Poutine n’abandonnera pas Assad. Xi n’acceptera pas l’encerclement économique et militaire. S’il ne tenait qu’à moi, la Russie aurait coupé les livraisons de pétrole et de gaz naturel à l’Ouest jusqu’à ce qu’il concède que la Russie a le droit d’exister sans la menace de l’Otan à ses frontières, les menaces néo-fascistes de l’Ukraine et les attaques terroristes de Tchétchénie, tandis que la Chine renforcerait son rôle économique en Asie, en Afrique et en Amérique latine, déchirant le tissu de l’hégémonie américaine en le forçant à vivre selon ses moyens – la meilleure chose qui puisse lui arriver, si une société démocratique est vraiment le but aux États-Unis.

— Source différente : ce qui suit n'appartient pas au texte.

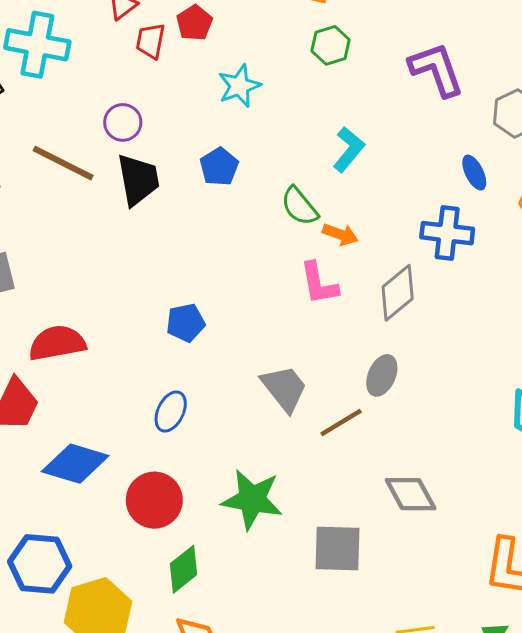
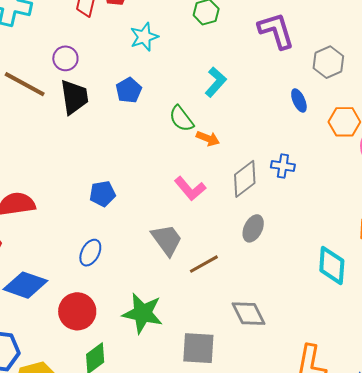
blue cross: (447, 233) -> (283, 166), moved, size x0.7
pink L-shape: (319, 283) -> (190, 189), moved, turned -32
gray ellipse: (382, 375) -> (253, 228), moved

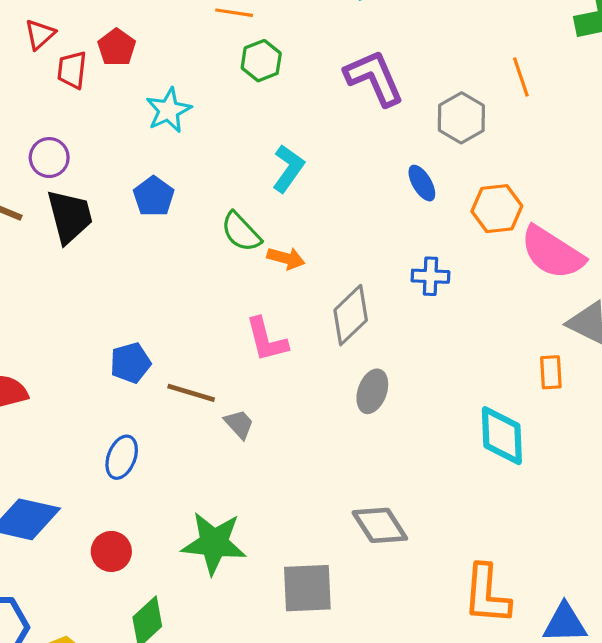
blue cross: (283, 166) -> (430, 276), moved
pink L-shape: (190, 189) -> (267, 340), turned 32
gray trapezoid: (167, 240) -> (239, 424), size x0.6
brown line: (204, 264) -> (191, 393), moved, turned 52
red circle: (77, 311) -> (111, 551), size x0.7

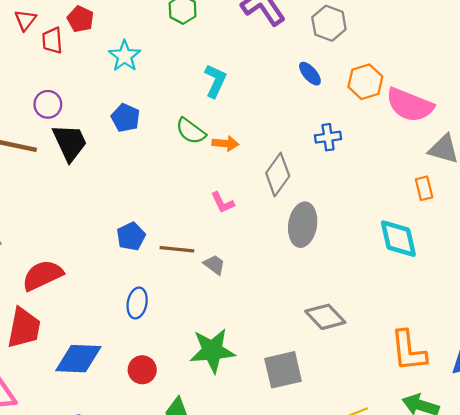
pink L-shape: (267, 340) -> (222, 203), size x0.7
gray ellipse: (372, 391) -> (303, 225), size x1.4

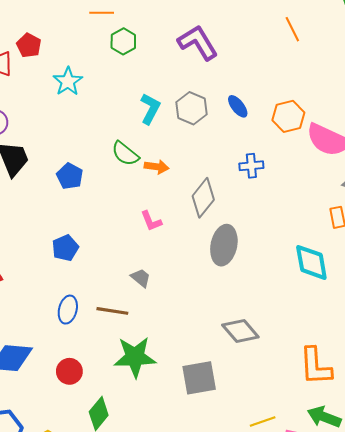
gray hexagon: (329, 23) -> (191, 108), moved
blue pentagon: (125, 118) -> (70, 176), moved
brown line: (177, 249) -> (112, 311), moved

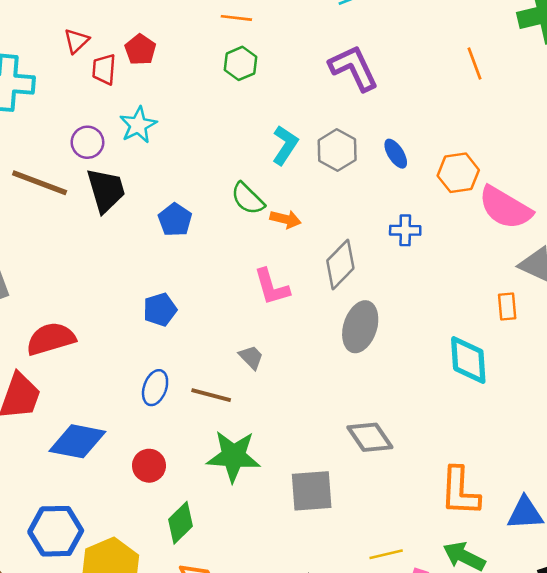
green hexagon: (123, 41) -> (241, 63), moved
cyan star: (68, 81) -> (138, 125), moved
pink L-shape: (151, 221) -> (272, 287), size x1.4

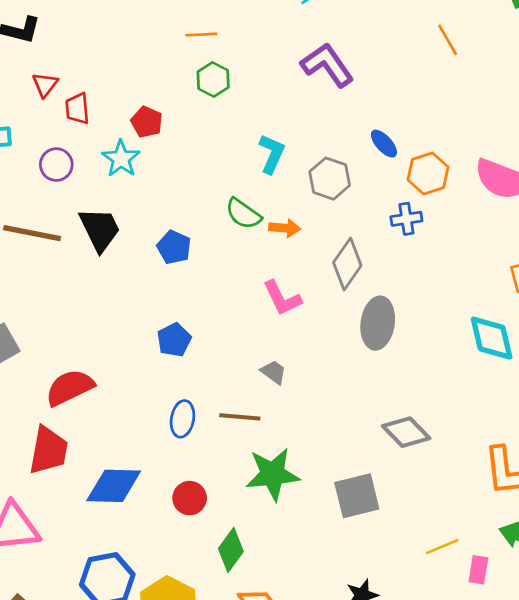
red pentagon: (140, 50) -> (147, 122), moved
purple circle: (87, 142) -> (56, 165), moved
gray hexagon: (337, 150) -> (330, 179), moved
orange hexagon: (458, 173) -> (428, 173), moved

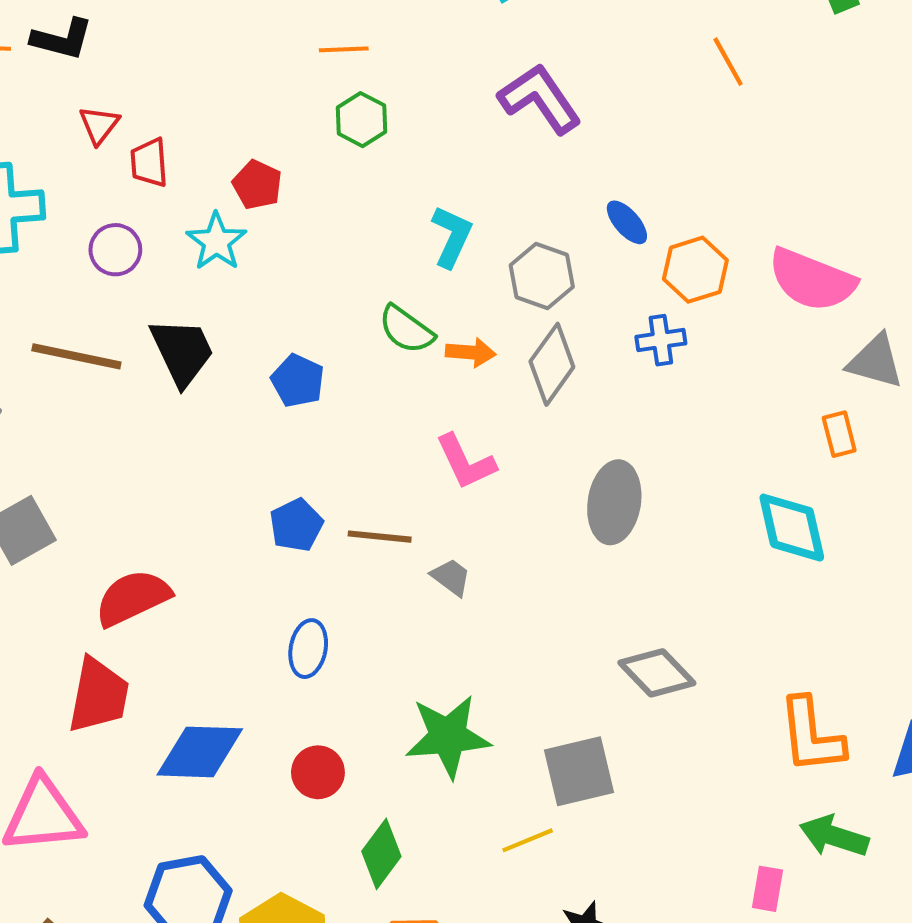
gray diamond: (347, 264) -> (552, 364), moved
brown line: (240, 417) -> (380, 537), moved
yellow line: (442, 547) -> (528, 840), moved

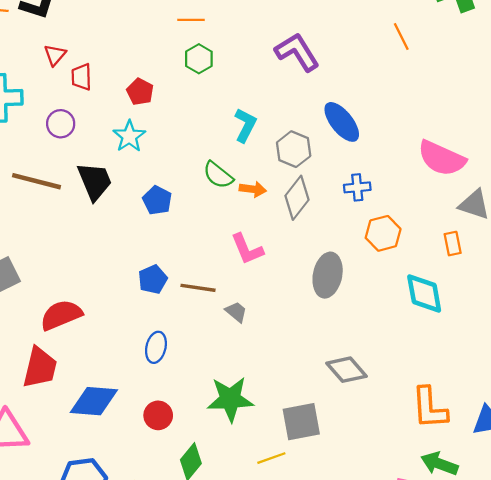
blue ellipse: (627, 222) -> (342, 122), size x1.6
cyan star: (216, 242) -> (129, 136), moved
orange hexagon: (695, 270) -> (383, 233), moved

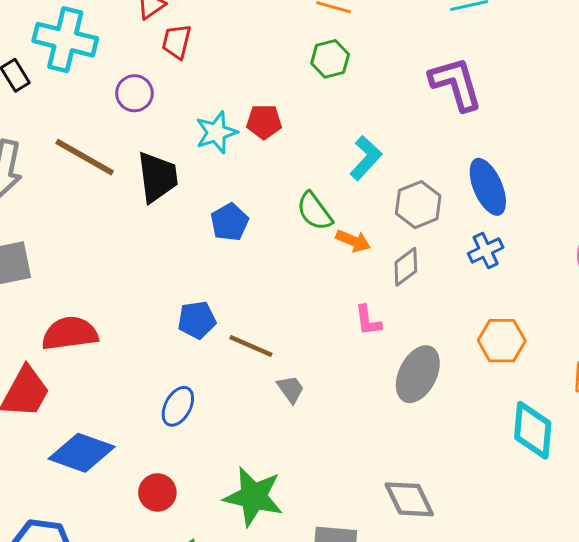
red pentagon: (140, 92) -> (264, 122), moved, turned 30
blue cross: (357, 187) -> (486, 251), moved, turned -35
gray diamond: (297, 198) -> (406, 267), size x0.7
pink L-shape: (247, 249) -> (368, 320), moved, size x0.7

Huit cents bases militaires (le décompte continue) sous bénédiction bipartisane [Démocrates et Républicains US confondus], avec le plein consentement du peuple américain, conduira, d’une part, à plus de soupes populaires, de cris d’abandon et de désespoir dans les rues, de détérioration des normes de santé et de bien-être, et d’autre part au monopolisme triomphant, aux déchets, à la ruine de l’environnement, aux interventions de type R2P [droit de protéger], à l’action secrète, et aux changements de régimes, deux faces du même désastre social et de la guerre imminente.

Norman Pollack a écrit sur le populisme. Ses intérêts sont la théorie sociale et l’analyse structurelle du capitalisme et du fascisme. Il peut être joint à pollackn@msu.edu.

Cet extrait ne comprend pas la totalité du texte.